(WORK INSTRUCTIONS): Nothing belongs in the answer except the lines of the material that include "prodotto".

**** SUPPLIED MATERIAL

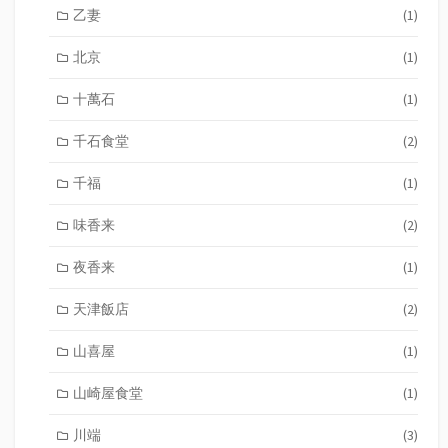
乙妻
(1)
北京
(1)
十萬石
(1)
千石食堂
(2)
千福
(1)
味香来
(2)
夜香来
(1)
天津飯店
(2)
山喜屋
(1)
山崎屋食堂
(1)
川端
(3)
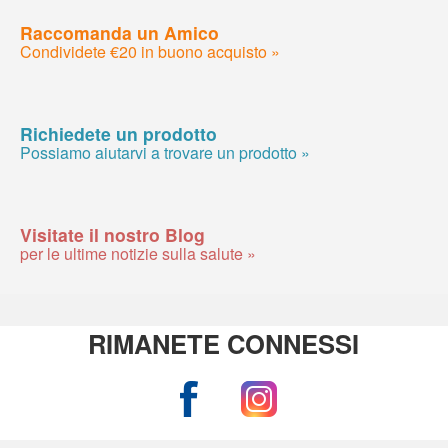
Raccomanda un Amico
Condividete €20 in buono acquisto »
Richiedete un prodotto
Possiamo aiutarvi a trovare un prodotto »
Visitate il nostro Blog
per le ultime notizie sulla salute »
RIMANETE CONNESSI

********
**** SUPPLIED MATERIAL

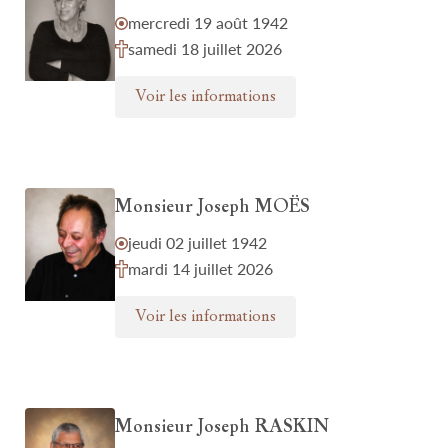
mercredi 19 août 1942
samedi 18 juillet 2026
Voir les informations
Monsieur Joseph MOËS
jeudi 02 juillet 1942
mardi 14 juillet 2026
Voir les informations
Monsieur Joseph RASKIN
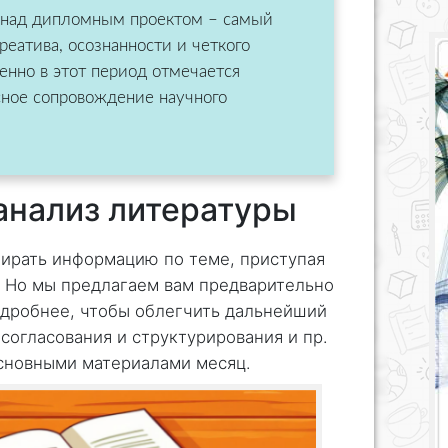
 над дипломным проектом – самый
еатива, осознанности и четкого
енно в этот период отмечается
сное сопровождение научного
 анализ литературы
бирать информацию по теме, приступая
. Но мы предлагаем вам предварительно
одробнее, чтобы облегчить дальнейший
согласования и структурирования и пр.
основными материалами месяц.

********

(ANSWER FOR THIS EXERCISE):
Richiedete un prodotto
Possiamo aiutarvi a trovare un prodotto »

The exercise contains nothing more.